• [DIRECTIONS]
Restate word for word the line containing "Carolina Herrera" and every following line in the material below, up to and including the last one.

• [DATASET EXTRACT]

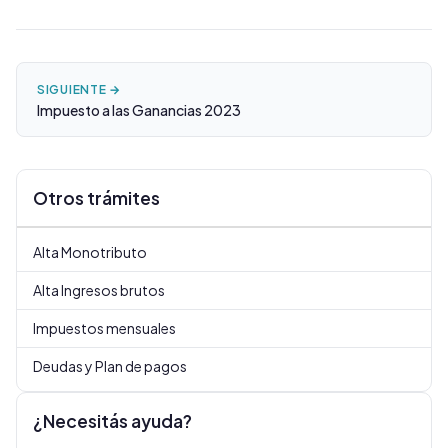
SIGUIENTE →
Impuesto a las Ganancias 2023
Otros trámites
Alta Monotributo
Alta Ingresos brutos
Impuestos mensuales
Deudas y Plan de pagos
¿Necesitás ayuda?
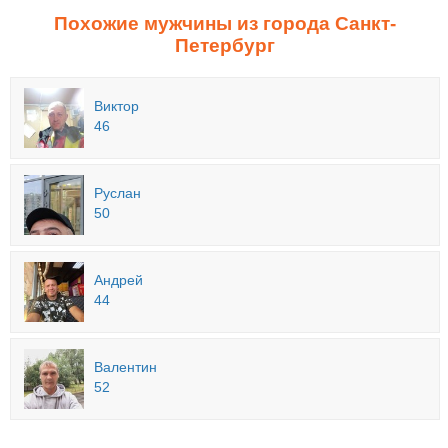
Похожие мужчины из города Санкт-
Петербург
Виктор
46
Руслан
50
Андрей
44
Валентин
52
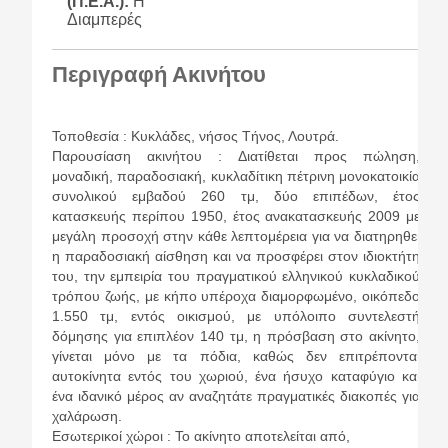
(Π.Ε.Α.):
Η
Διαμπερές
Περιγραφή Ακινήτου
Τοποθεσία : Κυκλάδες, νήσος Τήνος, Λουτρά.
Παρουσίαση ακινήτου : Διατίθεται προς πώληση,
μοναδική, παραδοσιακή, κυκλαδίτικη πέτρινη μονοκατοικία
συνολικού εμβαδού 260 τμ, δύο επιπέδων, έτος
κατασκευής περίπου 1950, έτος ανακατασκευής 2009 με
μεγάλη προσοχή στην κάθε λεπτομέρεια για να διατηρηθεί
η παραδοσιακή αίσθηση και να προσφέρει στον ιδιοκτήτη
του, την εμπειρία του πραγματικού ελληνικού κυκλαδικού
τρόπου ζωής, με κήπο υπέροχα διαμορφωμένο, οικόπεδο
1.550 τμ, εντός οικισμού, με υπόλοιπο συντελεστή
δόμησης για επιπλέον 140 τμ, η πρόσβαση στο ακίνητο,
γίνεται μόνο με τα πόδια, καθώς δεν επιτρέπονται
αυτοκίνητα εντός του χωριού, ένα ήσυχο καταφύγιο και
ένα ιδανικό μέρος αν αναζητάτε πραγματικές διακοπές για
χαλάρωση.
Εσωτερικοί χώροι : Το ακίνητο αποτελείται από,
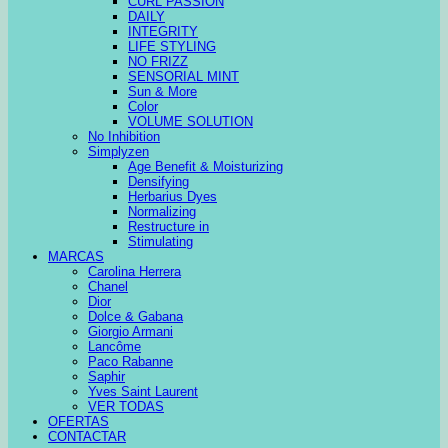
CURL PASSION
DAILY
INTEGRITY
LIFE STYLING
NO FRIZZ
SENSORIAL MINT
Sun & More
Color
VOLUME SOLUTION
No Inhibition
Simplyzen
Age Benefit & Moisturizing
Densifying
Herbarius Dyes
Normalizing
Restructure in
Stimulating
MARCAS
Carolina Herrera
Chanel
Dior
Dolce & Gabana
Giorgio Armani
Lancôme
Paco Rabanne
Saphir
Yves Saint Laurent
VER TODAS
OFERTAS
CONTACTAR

• [EXPECTED OUTPUT]
Carolina Herrera
Chanel
Dior
Dolce & Gabana
Giorgio Armani
Lancôme
Paco Rabanne
Saphir
Yves Saint Laurent
VER TODAS
OFERTAS
CONTACTAR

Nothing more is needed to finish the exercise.